▶ **Extracted material**:
*** Begin section ***

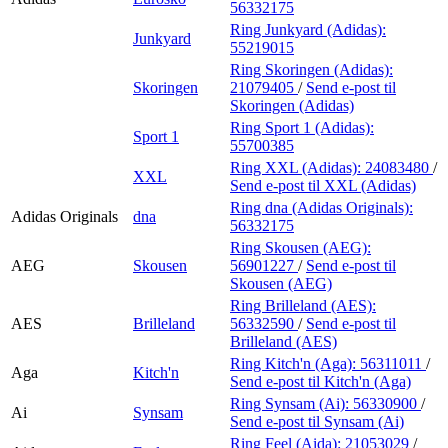
56332175
Ring Junkyard (Adidas):
Junkyard
55219015
Ring Skoringen (Adidas):
Skoringen
21079405
/
Send e-post
til
Skoringen (Adidas)
Ring Sport 1 (Adidas):
Sport 1
55700385
Ring XXL (Adidas):
24083480
/
XXL
Send e-post
til XXL (Adidas)
Ring dna (Adidas Originals):
Adidas Originals
dna
56332175
Ring Skousen (AEG):
AEG
Skousen
56901227
/
Send e-post
til
Skousen (AEG)
Ring Brilleland (AES):
AES
Brilleland
56332590
/
Send e-post
til
Brilleland (AES)
Ring Kitch'n (Aga):
56311011
/
Aga
Kitch'n
Send e-post
til Kitch'n (Aga)
Ring Synsam (Ai):
56330900
/
Ai
Synsam
Send e-post
til Synsam (Ai)
Ring Feel (Aida):
21053029
/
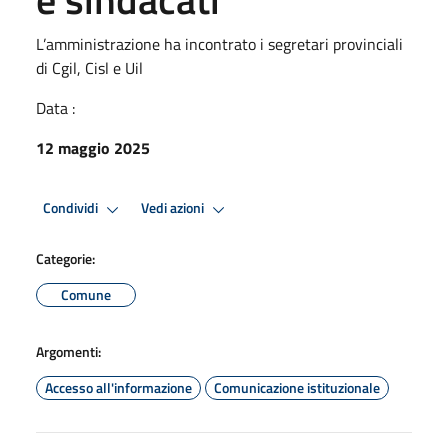
L’amministrazione ha incontrato i segretari provinciali
di Cgil, Cisl e Uil
Data :
12 maggio 2025
Condividi
Vedi azioni
Categorie:
Comune
Argomenti:
Accesso all'informazione
Comunicazione istituzionale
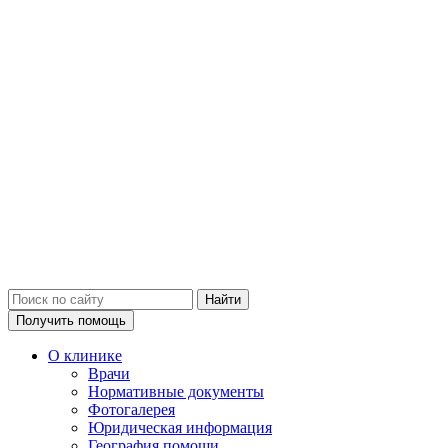
Получить помощь
О клинике
Врачи
Нормативные документы
Фотогалерея
Юридическая информация
География помощи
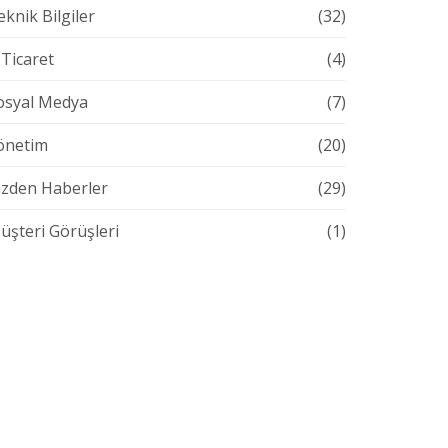
eknik Bilgiler
(32)
-Ticaret
(4)
osyal Medya
(7)
önetim
(20)
izden Haberler
(29)
üşteri Görüşleri
(1)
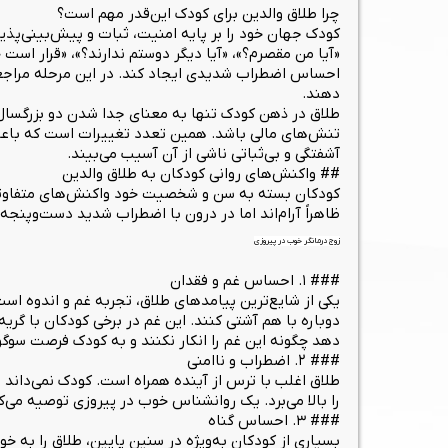
چرا طلاق والدین برای کودک این‌قدر مهم است؟
کودک جهان خود را بر پایه امنیت، ثبات و پیش‌بینی‌پذی
«آیا من مقصرم؟»، «آیا دیگر دوستم ندارند؟»، «قرار است 
احساس اضطراب شدیدی ایجاد کند. در این مرحله مراجعه
دهند.
طلاق در ذهن کودک تنها به معنای جدا شدن دو بزرگسال 
تنش‌های مالی باشد. همین تعدد تغییرات است که باعث م
آشفتگی و بی‌ثباتی ناشی از آن آسیب می‌بیند.
## واکنش‌های روانی کودکان به طلاق والدین
کودکان بسته به سن و شخصیت خود واکنش‌های متفاوتی ن
ظاهراً آرام‌اند اما در درون با اضطراب شدید دست‌وپنج
زوج درمانگر خوب در پیروزی
### ۱. احساس غم و فقدان
یکی از شایع‌ترین پیامدهای طلاق، تجربه غم و اندوه اس
دوباره با هم آشتی کنند. این غم در برخی کودکان با گری
دهد چگونه این غم را انکار نکنند و به کودک فرصت سوگو
### ۲. اضطراب و ناامنی
طلاق اغلب با ترس از آینده همراه است. کودک نمی‌داند ق
را بالا می‌برد. یک روانشناس خوب در پیروزی توصیه می‌کن
### ۳. احساس گناه
بسیاری از کودکان به‌ویژه در سنین پایین، طلاق را به 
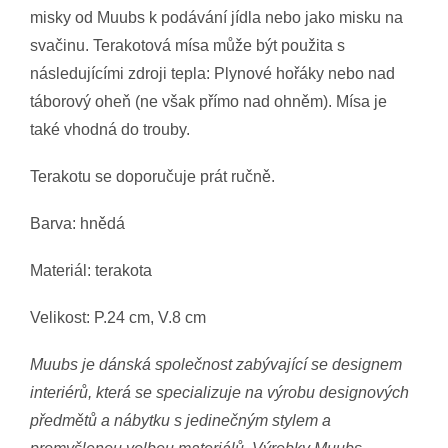
misky od Muubs k podávání jídla nebo jako misku na
svačinu. Terakotová mísa může být použita s
následujícími zdroji tepla: Plynové hořáky nebo nad
táborový oheň (ne však přímo nad ohněm). Mísa je
také vhodná do trouby.
Terakotu se doporučuje prát ručně.
Barva: hnědá
Materiál: terakota
Velikost: P.24 cm, V.8 cm
Muubs je dánská společnost zabývající se designem
interiérů, která se specializuje na výrobu designových
předmětů a nábytku s jedinečným stylem a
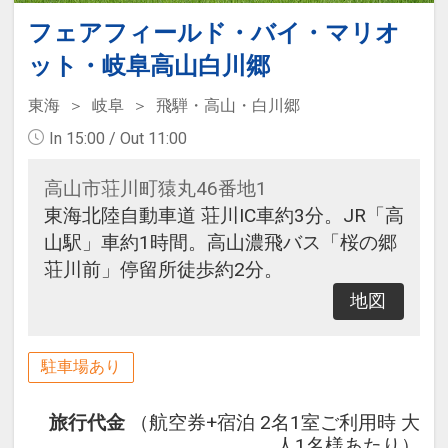
フェアフィールド・バイ・マリオ
ット・岐阜高山白川郷
東海
岐阜
飛騨・高山・白川郷
In 15:00 / Out 11:00
高山市荘川町猿丸46番地1
東海北陸自動車道 荘川IC車約3分。JR「高
山駅」車約1時間。高山濃飛バス「桜の郷
荘川前」停留所徒歩約2分。
地図
駐車場あり
旅行代金
（航空券+宿泊 2名1室ご利用時 大
人1名様あたり）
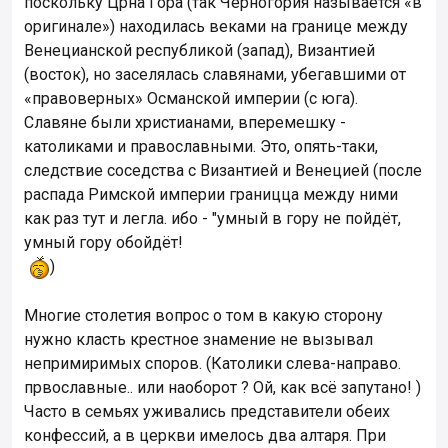
поскольку Црна Гора (так Черногория называется «в
оригинале») находилась веками на границе между
Венецианской республикой (запад), Византией
(восток), но заселялась славянами, убегавшими от
«правоверных» Османской империи (с юга).
Славяне были христианами, вперемешку -
католиками и православными. Это, опять-таки,
следствие соседства с Византией и Венецией (после
распада Римской империи границца между ними
как раз тут и легла. ибо - "умный в гору не пойдёт,
умный гору обойдёт!
)
Многие столетия вопрос о том в какую сторону
нужно класть крестное знамение не вызывал
непримиримых споров. (Католики слева-направо.
првославные.. или наоборот ? Ой, как всё запутано! )
Часто в семьях уживались представители обеих
конфессий, а в церкви имелось два алтаря. При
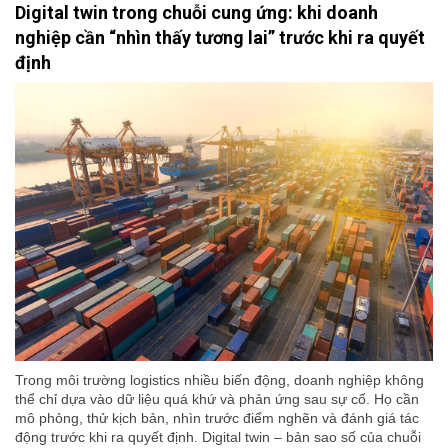
Digital twin trong chuỗi cung ứng: khi doanh
nghiệp cần “nhìn thấy tương lai” trước khi ra quyết
định
Trong môi trường logistics nhiều biến động, doanh nghiệp không
thể chỉ dựa vào dữ liệu quá khứ và phản ứng sau sự cố. Họ cần
mô phỏng, thử kịch bản, nhìn trước điểm nghẽn và đánh giá tác
động trước khi ra quyết định. Digital twin – bản sao số của chuỗi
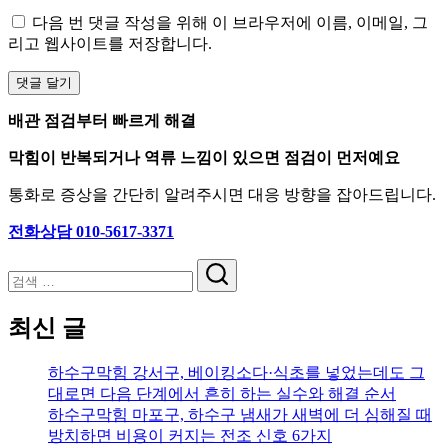
다음 번 댓글 작성을 위해 이 브라우저에 이름, 이메일, 그
리고 웹사이트를 저장합니다.
배관 점검부터 빠르게 해결
막힘이 반복되거나 역류 느낌이 있으면 점검이 먼저예요
통화로 증상을 간단히 알려주시면 대응 방향을 잡아드립니다.
전화상담 010-5617-3371
검
색
최신 글
하수구막힘 강서구, 베이킹소다·식초를 넣었는데도 그
대로면 다음 단계에서 흔히 하는 실수와 해결 순서
하수구막힘 마포구, 하수구 냄새가 새벽에 더 심해질 때
방치하면 비용이 커지는 전조 신호 6가지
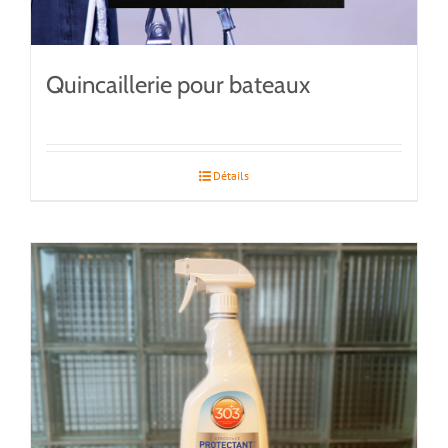
Quincaillerie pour bateaux
Détails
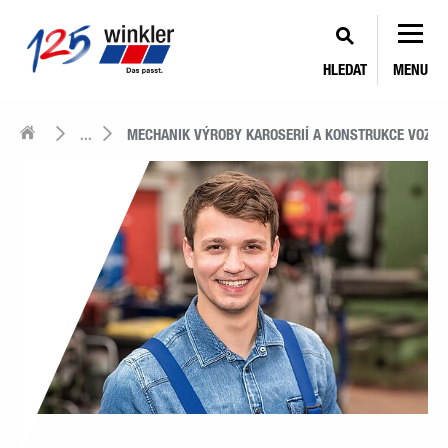
HLEDAT
MENU
...
MECHANIK VÝROBY KAROSERIÍ A KONSTRUKCE VOZID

*** End section ***

▶ **Aim of the task**: Would you print exactly the lines in the listing above, from the line bearing "Digital twin trong chuỗi cung ứng: khi doanh" through the line bearing "Quincaillerie pour bateaux", leaving out all pictures?

▶ **Solution to the problem**:
Digital twin trong chuỗi cung ứng: khi doanh
nghiệp cần “nhìn thấy tương lai” trước khi ra quyết
định
Trong môi trường logistics nhiều biến động, doanh nghiệp không
thể chỉ dựa vào dữ liệu quá khứ và phản ứng sau sự cố. Họ cần
mô phỏng, thử kịch bản, nhìn trước điểm nghẽn và đánh giá tác
động trước khi ra quyết định. Digital twin – bản sao số của chuỗi
다음 번 댓글 작성을 위해 이 브라우저에 이름, 이메일, 그
리고 웹사이트를 저장합니다.
배관 점검부터 빠르게 해결
막힘이 반복되거나 역류 느낌이 있으면 점검이 먼저예요
통화로 증상을 간단히 알려주시면 대응 방향을 잡아드립니다.
전화상담 010-5617-3371
검
색
최신 글
하수구막힘 강서구, 베이킹소다·식초를 넣었는데도 그
대로면 다음 단계에서 흔히 하는 실수와 해결 순서
하수구막힘 마포구, 하수구 냄새가 새벽에 더 심해질 때
방치하면 비용이 커지는 전조 신호 6가지
Quincaillerie pour bateaux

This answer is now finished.